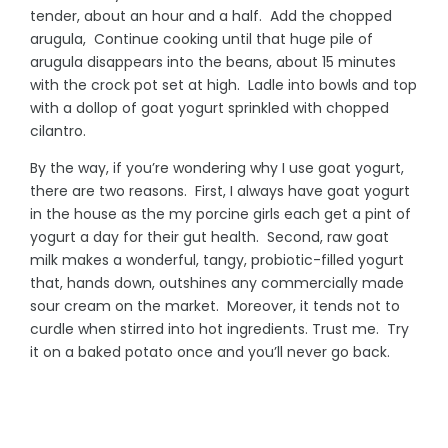
tender, about an hour and a half. Add the chopped
arugula, Continue cooking until that huge pile of
arugula disappears into the beans, about 15 minutes
with the crock pot set at high. Ladle into bowls and top
with a dollop of goat yogurt sprinkled with chopped
cilantro.
By the way, if you’re wondering why I use goat yogurt,
there are two reasons. First, I always have goat yogurt
in the house as the my porcine girls each get a pint of
yogurt a day for their gut health. Second, raw goat
milk makes a wonderful, tangy, probiotic-filled yogurt
that, hands down, outshines any commercially made
sour cream on the market. Moreover, it tends not to
curdle when stirred into hot ingredients. Trust me. Try
it on a baked potato once and you’ll never go back.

**Task goal:** Take the lines from the one containing "with a dollop" to the last line of the material above and write them out exactly.

**Task response:**
with a dollop of goat yogurt sprinkled with chopped
cilantro.
By the way, if you’re wondering why I use goat yogurt,
there are two reasons. First, I always have goat yogurt
in the house as the my porcine girls each get a pint of
yogurt a day for their gut health. Second, raw goat
milk makes a wonderful, tangy, probiotic-filled yogurt
that, hands down, outshines any commercially made
sour cream on the market. Moreover, it tends not to
curdle when stirred into hot ingredients. Trust me. Try
it on a baked potato once and you’ll never go back.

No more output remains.